The AMCON Amendment Bill 2021, which scaled second reading on the floor was sponsored by Senator Michael Opeyemi Bamidele (APC, Ekiti Central).
Leading debate on the Bill, Bamidele said, “the main aim of this amendment is to update a few clauses in the Act that have been hampering the Operations of the Asset Management Corporation of Nigeria.”
According to the lawmaker, under the current Act, the continued smooth operation of AMCON was threatened by the tenor put on a key funding provision for AMCON. He, therefore, said the proposed amendment was designed to allow for more flexibility in the tenor of this key funding provision.

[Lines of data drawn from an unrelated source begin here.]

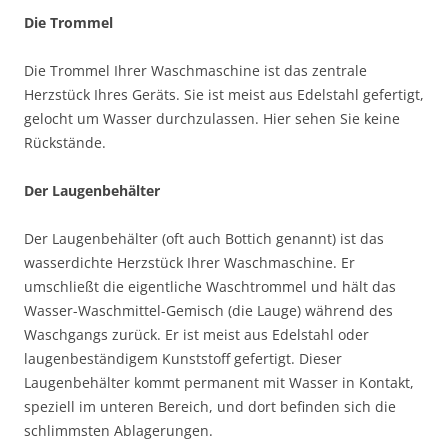
Die Trommel
Die Trommel Ihrer Waschmaschine ist das zentrale
Herzstück Ihres Geräts. Sie ist meist aus Edelstahl gefertigt,
gelocht um Wasser durchzulassen. Hier sehen Sie keine
Rückstände.
Der Laugenbehälter
Der Laugenbehälter (oft auch Bottich genannt) ist das
wasserdichte Herzstück Ihrer Waschmaschine. Er
umschließt die eigentliche Waschtrommel und hält das
Wasser-Waschmittel-Gemisch (die Lauge) während des
Waschgangs zurück. Er ist meist aus Edelstahl oder
laugenbeständigem Kunststoff gefertigt. Dieser
Laugenbehälter kommt permanent mit Wasser in Kontakt,
speziell im unteren Bereich, und dort befinden sich die
schlimmsten Ablagerungen.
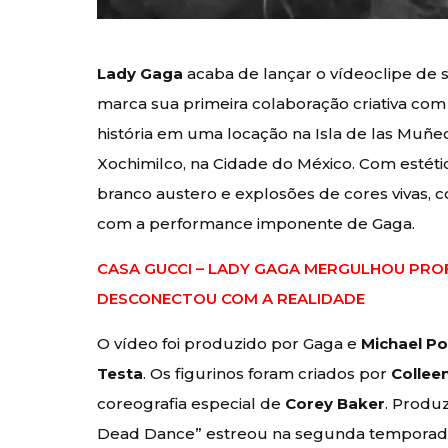
Lady Gaga
acaba de lançar o vídeoclipe de 
marca sua primeira colaboração criativa com 
história em uma locação na Isla de las Muñec
Xochimilco, na Cidade do México. Com estétic
branco austero e explosões de cores vivas,
com a performance imponente de Gaga.
CASA GUCCI – LADY GAGA MERGULHOU PRO
DESCONECTOU COM A REALIDADE
O vídeo foi produzido por Gaga e
Michael P
Testa
. Os figurinos foram criados por
Collee
coreografia especial de
Corey Baker
. Produ
Dead Dance” estreou na segunda temporad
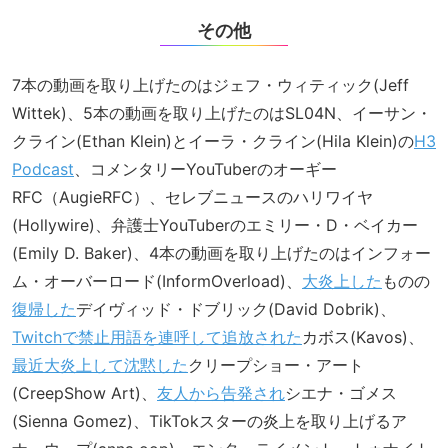
その他
7本の動画を取り上げたのはジェフ・ウィティック(Jeff
Wittek)、5本の動画を取り上げたのはSL04N、イーサン・
クライン(Ethan Klein)とイーラ・クライン(Hila Klein)の
H3
Podcast
、コメンタリーYouTuberのオーギー
RFC（AugieRFC）、セレブニュースのハリワイヤ
(Hollywire)、弁護士YouTuberのエミリー・D・ベイカー
(Emily D. Baker)、4本の動画を取り上げたのはインフォー
ム・オーバーロード(InformOverload)、
大炎上した
ものの
復帰した
デイヴィッド・ドブリック(David Dobrik)、
Twitchで禁止用語を連呼して追放された
カボス(Kavos)、
最近大炎上して沈黙した
クリープショー・アート
(CreepShow Art)、
友人から告発され
シエナ・ゴメス
(Sienna Gomez)、TikTokスターの炎上を取り上げるア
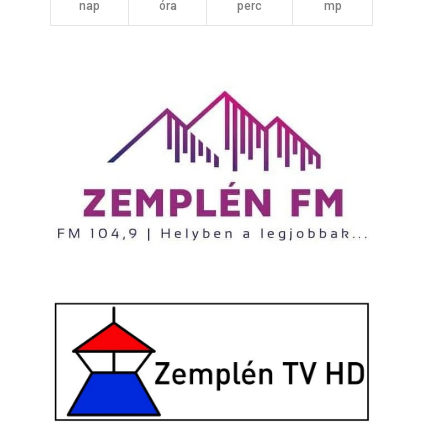
nap
óra
perc
mp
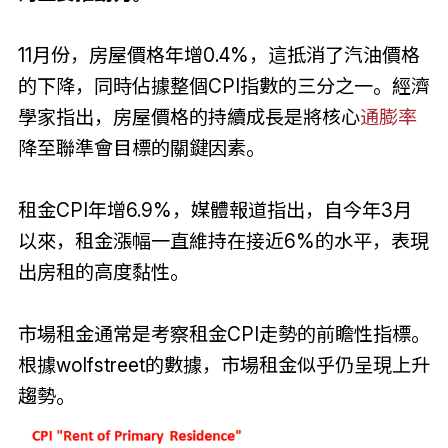
11月份，房屋價格年增0.4%，這抵消了汽油價格
的下降，同時佔據整個CPI指數的三分之一。經濟
學家指出，房屋價格的持續成長是將核心
通膨率
降至聯準會目標的關鍵因素。
租金CPI年增6.9%，媒體報道指出，自今年3月
以來，租金漲幅一直維持在接近6%的水平，表現
出房租的高度黏性。
市場租金通常是考察租金CPI走勢的前瞻性指標。
根據wolfstreet的數據，市場租金似乎仍呈現上升
趨勢。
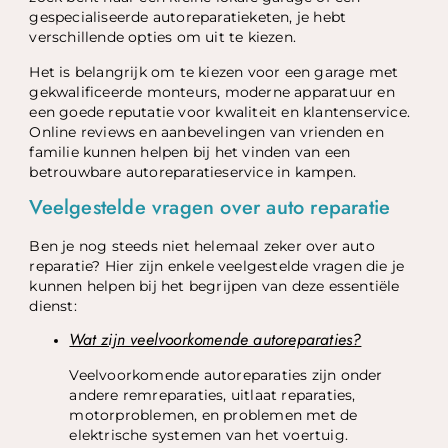
gespecialiseerde autoreparatieketen, je hebt
verschillende opties om uit te kiezen.
Het is belangrijk om te kiezen voor een garage met
gekwalificeerde monteurs, moderne apparatuur en
een goede reputatie voor kwaliteit en klantenservice.
Online reviews en aanbevelingen van vrienden en
familie kunnen helpen bij het vinden van een
betrouwbare autoreparatieservice in kampen.
Veelgestelde vragen over auto reparatie
Ben je nog steeds niet helemaal zeker over auto
reparatie? Hier zijn enkele veelgestelde vragen die je
kunnen helpen bij het begrijpen van deze essentiële
dienst:
Wat zijn veelvoorkomende autoreparaties?
Veelvoorkomende autoreparaties zijn onder
andere remreparaties, uitlaat reparaties,
motorproblemen, en problemen met de
elektrische systemen van het voertuig.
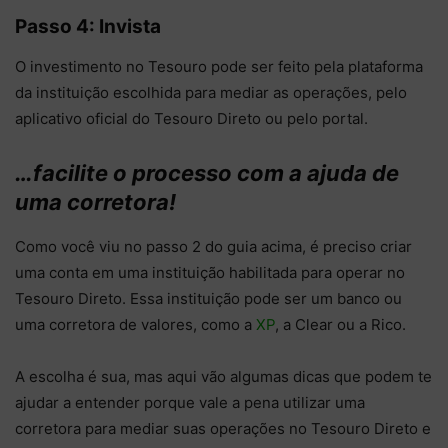
Passo 4: Invista
O investimento no Tesouro pode ser feito pela plataforma
da instituição escolhida para mediar as operações, pelo
aplicativo oficial do Tesouro Direto ou pelo portal.
…facilite o processo com a ajuda de
uma corretora!
Como você viu no passo 2 do guia acima, é preciso criar
uma conta em uma instituição habilitada para operar no
Tesouro Direto. Essa instituição pode ser um banco ou
uma corretora de valores, como a
XP
, a Clear ou a Rico.
A escolha é sua, mas aqui vão algumas dicas que podem te
ajudar a entender porque vale a pena utilizar uma
corretora para mediar suas operações no Tesouro Direto e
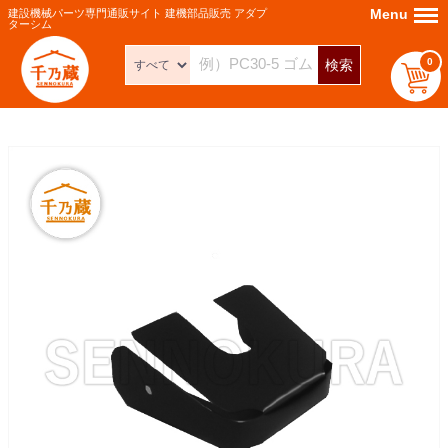
Menu
Menu
建設機械パーツ専門通販サイト 建機部品販売 アダプ
ターシム
0
検索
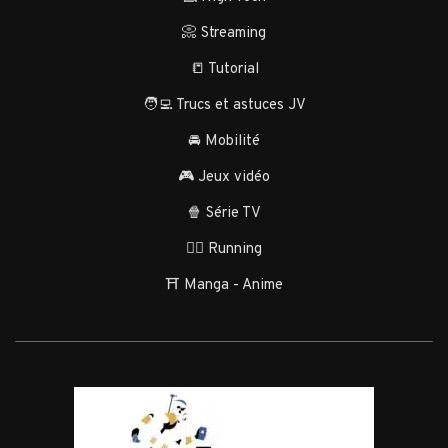
📀 Streaming
📒 Tutorial
🧑‍💻 Trucs et astuces JV
🚘 Mobilité
🎮 Jeux vidéo
🍿 Série TV
🏃‍♂️ Running
⛩️ Manga - Anime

Bamidele emphasised further that the amendment would strengthen AMCON in stabilising Nigeria’s banking sector and empower the agency in carrying out its functions of assets and debt recovery.

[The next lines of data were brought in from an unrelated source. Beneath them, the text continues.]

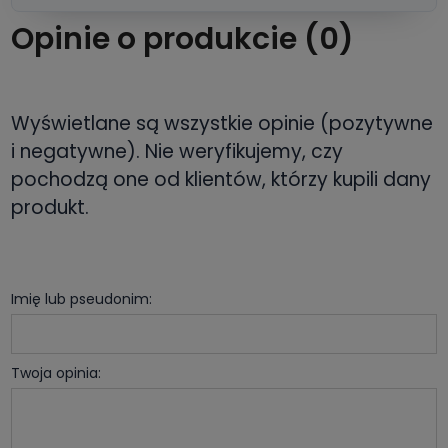
Opinie o produkcie (0)
Wyświetlane są wszystkie opinie (pozytywne
i negatywne). Nie weryfikujemy, czy
pochodzą one od klientów, którzy kupili dany
produkt.
Imię lub pseudonim:
Twoja opinia:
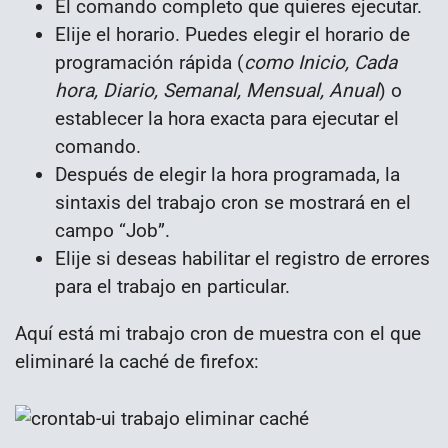
El comando completo que quieres ejecutar.
Elije el horario. Puedes elegir el horario de
programación rápida (
como Inicio, Cada
hora, Diario, Semanal, Mensual, Anual
) o
establecer la hora exacta para ejecutar el
comando.
Después de elegir la hora programada, la
sintaxis del trabajo cron se mostrará en el
campo “Job”.
Elije si deseas habilitar el registro de errores
para el trabajo en particular.
Aquí está mi trabajo cron de muestra con el que
eliminaré la caché de firefox:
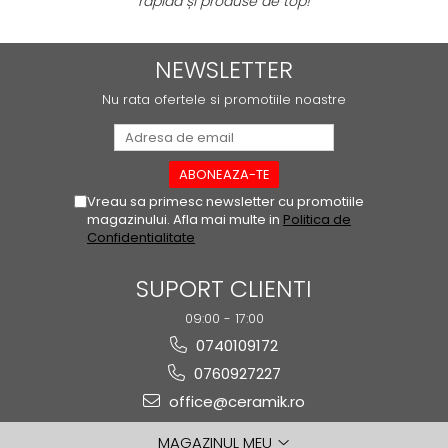
rapidă și produse de top!
PINCH
FABULA
MARBLEPLAY
NEWSLETTER
SLOW COLD
Nu rata ofertele si promotiile noastre
SLOW
COTTI D'ITALIA
THIN WALL COVERING
COLORKER
Vreau sa primesc newsletter cu promotiile
AGORA
magazinului. Afla mai multe in
Politica de
Confidentialitate
ALASKA
ALTHEA
SUPORT CLIENTI
ANDES-AUSTRAL
09:00 - 17:00
AQUA
0740109172
ARTY
0760927227
ARUMA
office@ceramik.ro
ASTON
ATHENA
MAGAZINUL MEU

He said, “AMCON is a very important and strategic national institution that must be strengthened to effectively contribute to the stabilization of the banking sector in Nigeria.
“It proved its mettle in the banking crises of 2009. Our economy still grapples with huge challenges. The banking sector is not immune from the difficulties we face. We must therefore review and amend the AMCON Act (2014) in order to reinvent and reposition AMCON to optimally perform its functions.
“In particular, this amendment will strengthen the hands of AMCON in assets recovery. AMCON must be reenergized to tackle the problem of toxic loans.
“Highly placed debtors have been employing different strategies and tactics to stall the repayment of loans. Cases drag on in courts for many years. AMCON has remained at the receiving end of these well-laid and orchestrated acts of economic sabotage.
“Mr President, Distinguished Colleagues, as patriots we have an obligation to empower AMCON and make its assets recovery efforts less cumbersome. We must remove all obstacles to its smooth operations.
”We must safeguard our banking sector and the economy in these trying times.” On his part, Senator Adamu Aliero representing Kebbi Central said the amendment “will give teeth to AMCON to recover all debts that were given to private individuals and also companies.”
Senate President, Ahmad Lawan, referred the Bill after it scaled second reading to the Committee on Banking, Insurance and other Financial Institutions for further legislative work.
The Committee which is chaired by Senator Uba Sani was given four weeks to turn in its report.